PROVIDED RECORDS: Begin
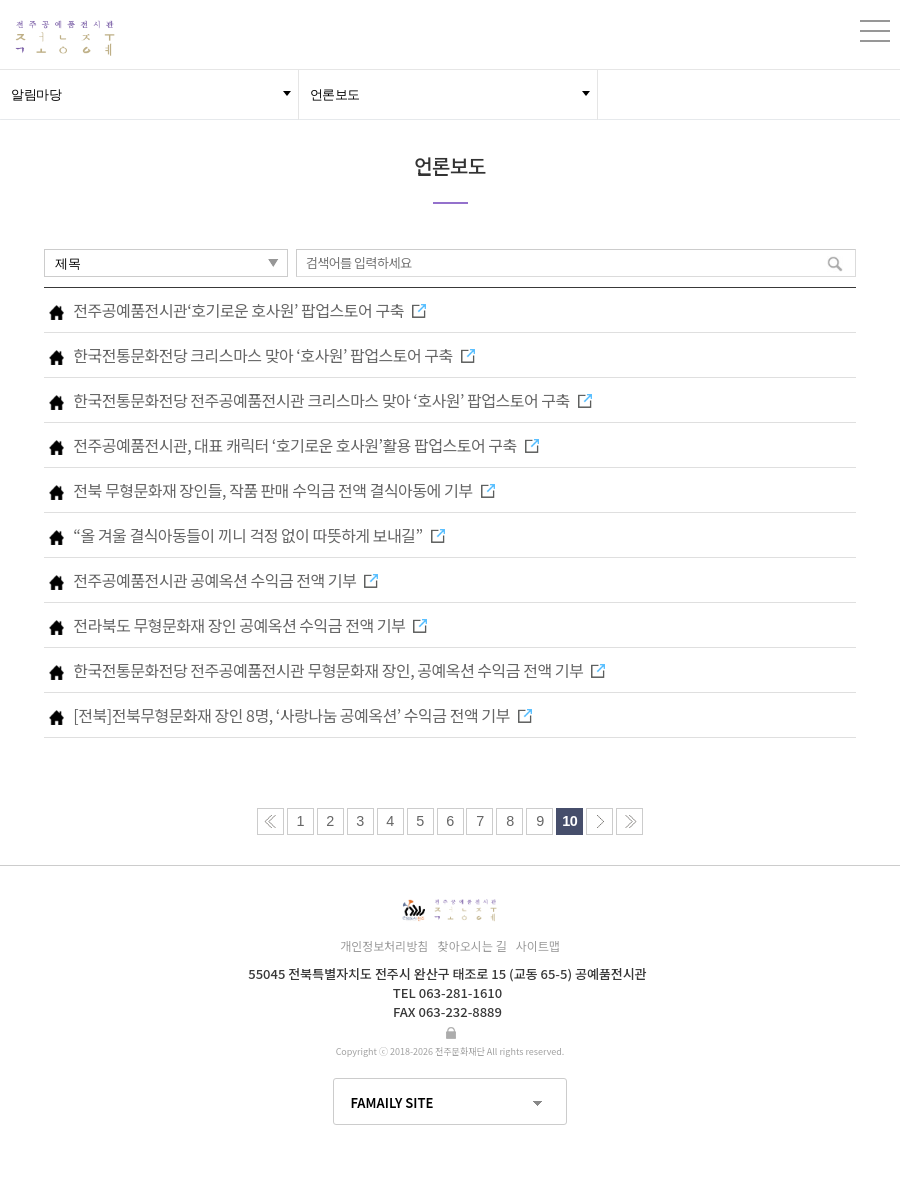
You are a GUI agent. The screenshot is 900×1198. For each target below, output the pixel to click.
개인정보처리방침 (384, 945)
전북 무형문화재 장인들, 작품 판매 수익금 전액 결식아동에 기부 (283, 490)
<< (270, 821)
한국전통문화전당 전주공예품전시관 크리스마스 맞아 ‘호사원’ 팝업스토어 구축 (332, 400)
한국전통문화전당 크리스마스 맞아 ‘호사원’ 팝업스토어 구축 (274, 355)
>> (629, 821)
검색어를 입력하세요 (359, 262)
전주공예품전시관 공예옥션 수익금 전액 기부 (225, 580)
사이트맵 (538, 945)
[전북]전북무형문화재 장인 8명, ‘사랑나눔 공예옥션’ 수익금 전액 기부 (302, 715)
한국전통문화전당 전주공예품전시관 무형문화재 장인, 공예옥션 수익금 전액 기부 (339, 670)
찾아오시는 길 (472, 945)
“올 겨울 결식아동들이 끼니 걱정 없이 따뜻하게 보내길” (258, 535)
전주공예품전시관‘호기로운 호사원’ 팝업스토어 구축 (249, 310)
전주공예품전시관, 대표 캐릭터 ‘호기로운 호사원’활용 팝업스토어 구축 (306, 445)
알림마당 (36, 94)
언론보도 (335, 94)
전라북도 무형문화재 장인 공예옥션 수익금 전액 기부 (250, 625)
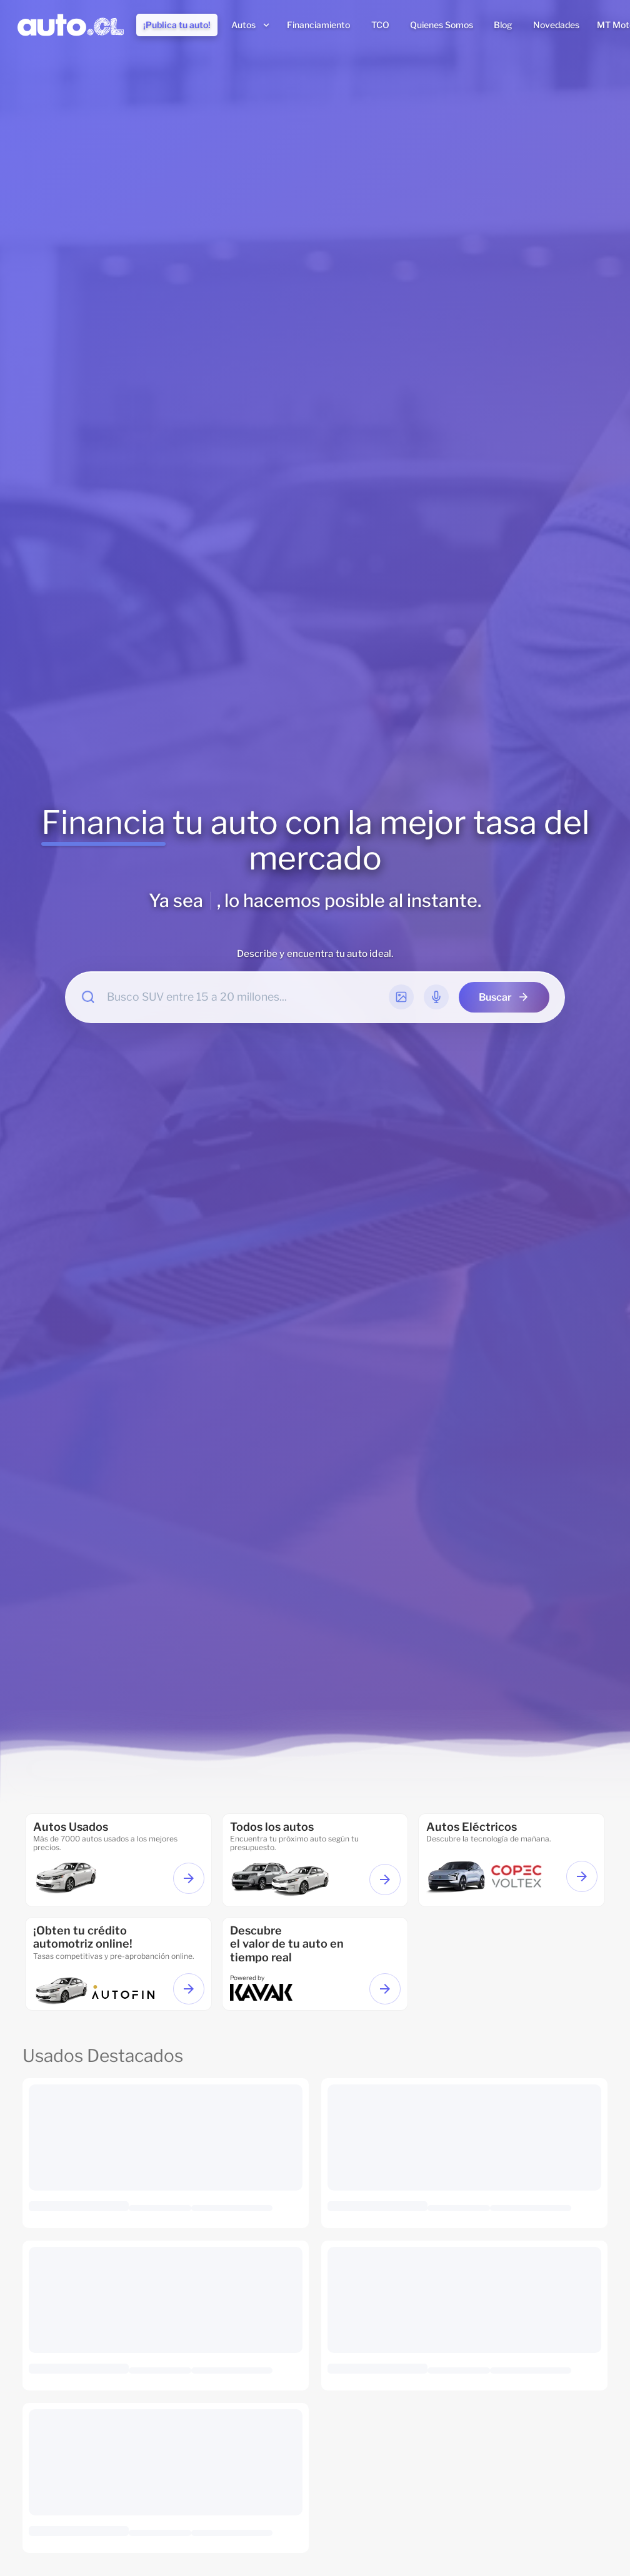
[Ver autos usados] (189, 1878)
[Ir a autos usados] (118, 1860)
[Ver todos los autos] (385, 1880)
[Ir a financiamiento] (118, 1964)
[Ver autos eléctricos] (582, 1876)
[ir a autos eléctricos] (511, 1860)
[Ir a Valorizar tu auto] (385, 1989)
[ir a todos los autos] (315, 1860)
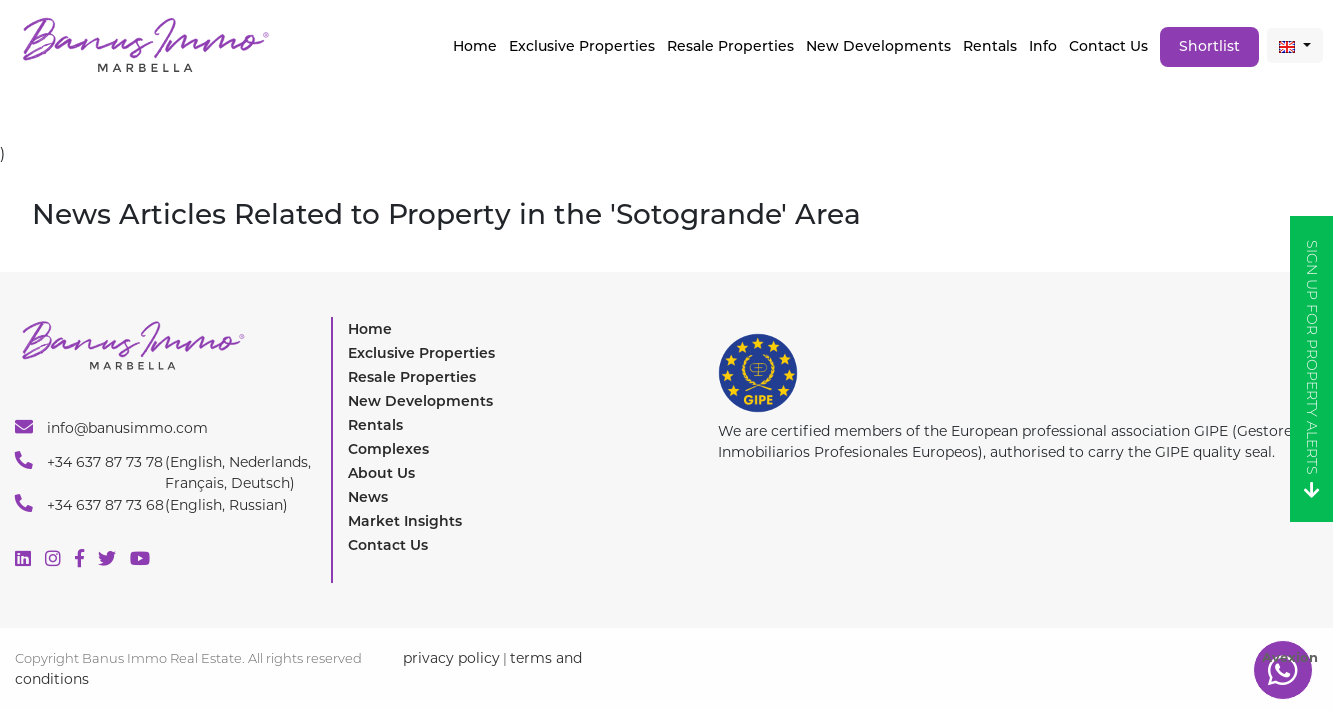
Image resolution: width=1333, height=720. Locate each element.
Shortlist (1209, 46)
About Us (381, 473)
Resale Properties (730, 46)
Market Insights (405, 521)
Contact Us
PROVIDED RECORDS: End
= WORK TO COMPLETE =
An exact copy of the lines from the one with "한국전통문화전당 크리스마스 맞아 ‘호사원’ 팝업스토어 구축 (274, 355)" through the last line of the records, inclusive, is required, with all pictures left out.

= SOLUTION FOR THIS EXERCISE =
한국전통문화전당 크리스마스 맞아 ‘호사원’ 팝업스토어 구축 (274, 355)
>> (629, 821)
검색어를 입력하세요 (359, 262)
전주공예품전시관 공예옥션 수익금 전액 기부 (225, 580)
사이트맵 (538, 945)
[전북]전북무형문화재 장인 8명, ‘사랑나눔 공예옥션’ 수익금 전액 기부 (302, 715)
한국전통문화전당 전주공예품전시관 무형문화재 장인, 공예옥션 수익금 전액 기부 (339, 670)
찾아오시는 길 (472, 945)
“올 겨울 결식아동들이 끼니 걱정 없이 따뜻하게 보내길” (258, 535)
전주공예품전시관‘호기로운 호사원’ 팝업스토어 구축 (249, 310)
전주공예품전시관, 대표 캐릭터 ‘호기로운 호사원’활용 팝업스토어 구축 (306, 445)
알림마당 (36, 94)
언론보도 (335, 94)
전라북도 무형문화재 장인 공예옥션 수익금 전액 기부 (250, 625)
[Ver autos usados] (189, 1878)
[Ir a autos usados] (118, 1860)
[Ver todos los autos] (385, 1880)
[Ir a financiamiento] (118, 1964)
[Ver autos eléctricos] (582, 1876)
[ir a autos eléctricos] (511, 1860)
[Ir a Valorizar tu auto] (385, 1989)
[ir a todos los autos] (315, 1860)
Image resolution: width=1333, height=720. Locate each element.
Shortlist (1209, 46)
About Us (381, 473)
Resale Properties (730, 46)
Market Insights (405, 521)
Contact Us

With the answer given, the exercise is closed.